One of the best parts of starting this beauty business (aside from formulating each cosmetic product with our manufacturer) is seeing these excellent, natural products come to life on your gorgeous face.

Not going to lie, I also had a hoot of time coming up with the names for each of our BOOIE Beauty products. Most of them rolled right out after trialing and testing each product, but look, you’ve all started to ask a few questions, and of course I need to deliver, so here’s a little background on each product name. Just for you.

Love, Celeste.

 

Talk us through the name Bloody Delicious.

Have you tried this hydrating illuminator? Let me put it this way, if you've got one, you’ll understand the naming rights. This tinted illuminator is so creamy, so smooth and so glowy, and from the minute it hits your skin, it’s like holy fresh face, this product is actually so bloody delicious. So yeah, we literally went there.

Models modelling Bloody Delicious illuminators and Bam Bam Bam lip cheek and eye tint

What’s with the BAM! BAM! BAM! moniker?

Who doesn’t love a good three-in-one tint? Talk about bang for your buck. This nourishing tint targets your cheeks (BAM!), your lips (BAM!) and your eyelids (BAM!).

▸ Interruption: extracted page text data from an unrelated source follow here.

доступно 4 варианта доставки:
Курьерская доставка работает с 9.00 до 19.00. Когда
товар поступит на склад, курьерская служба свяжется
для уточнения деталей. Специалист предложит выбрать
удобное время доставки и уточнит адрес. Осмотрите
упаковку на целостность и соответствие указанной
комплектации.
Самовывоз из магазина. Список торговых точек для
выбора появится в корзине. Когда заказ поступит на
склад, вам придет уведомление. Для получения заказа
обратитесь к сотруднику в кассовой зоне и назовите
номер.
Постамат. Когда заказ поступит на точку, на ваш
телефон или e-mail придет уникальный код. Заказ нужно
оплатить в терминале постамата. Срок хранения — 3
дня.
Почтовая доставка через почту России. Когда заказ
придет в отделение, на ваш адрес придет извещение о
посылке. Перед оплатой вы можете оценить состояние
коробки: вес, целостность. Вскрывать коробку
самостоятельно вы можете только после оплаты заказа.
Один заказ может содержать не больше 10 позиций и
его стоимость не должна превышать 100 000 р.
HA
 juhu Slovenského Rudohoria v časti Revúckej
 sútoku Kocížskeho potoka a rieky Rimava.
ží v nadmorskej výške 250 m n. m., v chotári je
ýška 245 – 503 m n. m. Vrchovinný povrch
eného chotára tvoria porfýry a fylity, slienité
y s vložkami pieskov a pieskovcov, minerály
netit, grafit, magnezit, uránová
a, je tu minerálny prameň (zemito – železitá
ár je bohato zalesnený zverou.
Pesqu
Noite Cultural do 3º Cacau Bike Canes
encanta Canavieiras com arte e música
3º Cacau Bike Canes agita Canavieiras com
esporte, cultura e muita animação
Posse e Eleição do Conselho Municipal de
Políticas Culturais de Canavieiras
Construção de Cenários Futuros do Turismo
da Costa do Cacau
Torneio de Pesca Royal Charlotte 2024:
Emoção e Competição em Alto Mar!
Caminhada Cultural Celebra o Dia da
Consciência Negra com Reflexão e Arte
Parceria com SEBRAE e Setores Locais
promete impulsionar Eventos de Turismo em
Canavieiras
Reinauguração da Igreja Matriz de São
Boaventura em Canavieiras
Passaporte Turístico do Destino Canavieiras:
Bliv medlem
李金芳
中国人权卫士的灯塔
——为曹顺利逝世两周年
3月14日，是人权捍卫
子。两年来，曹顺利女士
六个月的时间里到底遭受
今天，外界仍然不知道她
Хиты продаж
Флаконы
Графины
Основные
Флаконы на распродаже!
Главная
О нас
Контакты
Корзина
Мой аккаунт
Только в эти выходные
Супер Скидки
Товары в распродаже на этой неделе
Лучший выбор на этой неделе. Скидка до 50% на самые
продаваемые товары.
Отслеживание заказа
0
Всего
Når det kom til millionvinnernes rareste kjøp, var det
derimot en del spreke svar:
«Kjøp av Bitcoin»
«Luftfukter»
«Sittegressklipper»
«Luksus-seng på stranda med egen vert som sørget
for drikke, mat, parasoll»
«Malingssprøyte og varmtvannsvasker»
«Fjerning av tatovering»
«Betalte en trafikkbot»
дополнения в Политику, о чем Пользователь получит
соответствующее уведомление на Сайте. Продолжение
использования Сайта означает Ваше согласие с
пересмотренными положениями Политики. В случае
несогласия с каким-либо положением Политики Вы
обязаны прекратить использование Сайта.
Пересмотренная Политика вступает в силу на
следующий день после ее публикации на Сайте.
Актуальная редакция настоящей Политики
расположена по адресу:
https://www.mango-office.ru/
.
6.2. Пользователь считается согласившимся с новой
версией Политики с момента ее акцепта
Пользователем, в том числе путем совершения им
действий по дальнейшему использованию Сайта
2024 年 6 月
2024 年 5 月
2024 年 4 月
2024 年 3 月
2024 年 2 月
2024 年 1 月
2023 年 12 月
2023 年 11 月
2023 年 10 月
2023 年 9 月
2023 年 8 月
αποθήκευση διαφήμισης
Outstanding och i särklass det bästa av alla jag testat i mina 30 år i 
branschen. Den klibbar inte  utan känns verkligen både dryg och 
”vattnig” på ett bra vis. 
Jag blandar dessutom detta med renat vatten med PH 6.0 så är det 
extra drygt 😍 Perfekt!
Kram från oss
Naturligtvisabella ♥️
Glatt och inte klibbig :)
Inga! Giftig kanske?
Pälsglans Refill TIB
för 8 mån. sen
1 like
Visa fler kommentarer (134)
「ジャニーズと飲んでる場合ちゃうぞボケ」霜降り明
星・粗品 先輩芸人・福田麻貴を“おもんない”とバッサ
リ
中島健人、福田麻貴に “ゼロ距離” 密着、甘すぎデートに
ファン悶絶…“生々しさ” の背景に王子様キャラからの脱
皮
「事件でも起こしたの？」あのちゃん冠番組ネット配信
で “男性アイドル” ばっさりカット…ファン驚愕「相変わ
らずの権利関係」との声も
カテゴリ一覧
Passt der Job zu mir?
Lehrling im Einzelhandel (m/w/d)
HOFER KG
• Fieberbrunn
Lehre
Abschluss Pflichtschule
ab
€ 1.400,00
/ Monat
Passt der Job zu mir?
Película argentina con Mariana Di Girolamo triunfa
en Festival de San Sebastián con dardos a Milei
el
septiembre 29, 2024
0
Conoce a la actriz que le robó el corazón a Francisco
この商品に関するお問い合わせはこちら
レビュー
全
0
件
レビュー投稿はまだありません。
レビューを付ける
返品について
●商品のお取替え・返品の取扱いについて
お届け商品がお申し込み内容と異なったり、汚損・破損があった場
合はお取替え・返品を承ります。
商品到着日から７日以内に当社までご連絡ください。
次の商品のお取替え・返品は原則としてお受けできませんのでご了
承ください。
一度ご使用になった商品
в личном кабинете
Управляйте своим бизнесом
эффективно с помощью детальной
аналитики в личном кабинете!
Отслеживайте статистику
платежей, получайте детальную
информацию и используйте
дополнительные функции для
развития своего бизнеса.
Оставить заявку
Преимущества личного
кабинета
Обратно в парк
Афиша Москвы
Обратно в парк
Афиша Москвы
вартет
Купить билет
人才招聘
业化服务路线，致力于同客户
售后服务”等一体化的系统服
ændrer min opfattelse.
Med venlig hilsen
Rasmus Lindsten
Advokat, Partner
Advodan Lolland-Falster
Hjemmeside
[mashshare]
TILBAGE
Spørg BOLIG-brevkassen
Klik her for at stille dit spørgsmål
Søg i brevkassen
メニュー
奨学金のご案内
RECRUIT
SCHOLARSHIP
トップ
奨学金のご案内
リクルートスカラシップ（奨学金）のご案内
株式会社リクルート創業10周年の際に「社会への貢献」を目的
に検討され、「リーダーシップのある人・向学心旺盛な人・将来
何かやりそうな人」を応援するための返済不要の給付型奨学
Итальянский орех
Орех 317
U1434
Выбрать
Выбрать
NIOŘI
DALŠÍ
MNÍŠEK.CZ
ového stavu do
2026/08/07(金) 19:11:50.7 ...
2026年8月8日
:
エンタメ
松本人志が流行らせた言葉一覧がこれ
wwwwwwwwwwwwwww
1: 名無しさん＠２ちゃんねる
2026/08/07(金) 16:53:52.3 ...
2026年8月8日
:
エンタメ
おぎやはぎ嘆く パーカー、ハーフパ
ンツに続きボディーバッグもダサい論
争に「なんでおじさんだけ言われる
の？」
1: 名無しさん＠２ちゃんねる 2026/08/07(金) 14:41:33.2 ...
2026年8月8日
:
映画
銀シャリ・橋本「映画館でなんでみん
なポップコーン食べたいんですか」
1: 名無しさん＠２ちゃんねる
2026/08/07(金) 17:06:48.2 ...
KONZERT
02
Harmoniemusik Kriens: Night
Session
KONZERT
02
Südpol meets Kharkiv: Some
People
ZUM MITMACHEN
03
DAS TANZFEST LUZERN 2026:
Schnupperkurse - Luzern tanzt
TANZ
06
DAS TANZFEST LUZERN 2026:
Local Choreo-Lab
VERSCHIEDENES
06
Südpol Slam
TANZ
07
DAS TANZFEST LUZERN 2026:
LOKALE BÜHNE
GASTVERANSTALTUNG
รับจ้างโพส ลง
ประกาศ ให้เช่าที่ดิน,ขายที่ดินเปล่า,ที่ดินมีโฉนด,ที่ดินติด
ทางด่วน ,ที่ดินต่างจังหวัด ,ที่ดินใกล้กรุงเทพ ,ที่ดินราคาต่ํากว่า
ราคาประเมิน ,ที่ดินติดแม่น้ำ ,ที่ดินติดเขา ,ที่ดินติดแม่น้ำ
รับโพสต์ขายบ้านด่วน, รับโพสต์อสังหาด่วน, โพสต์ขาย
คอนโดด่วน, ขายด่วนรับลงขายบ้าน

And all its creamy, buildable, three in one tint-goodness happens kind of fast, just like BAM! BAM! BAM!

 

How do you get You’re Welcome from a mascara?

Personally, I never feel completely done unless I’ve nailed my mascara, and honestly, when I first applied this tubular mascara, my eyelashes looked so incredibly long and dark and happy - full of volume! If they could talk, they’d have said, “thank you”, and I’d have replied, “You’re Welcome”.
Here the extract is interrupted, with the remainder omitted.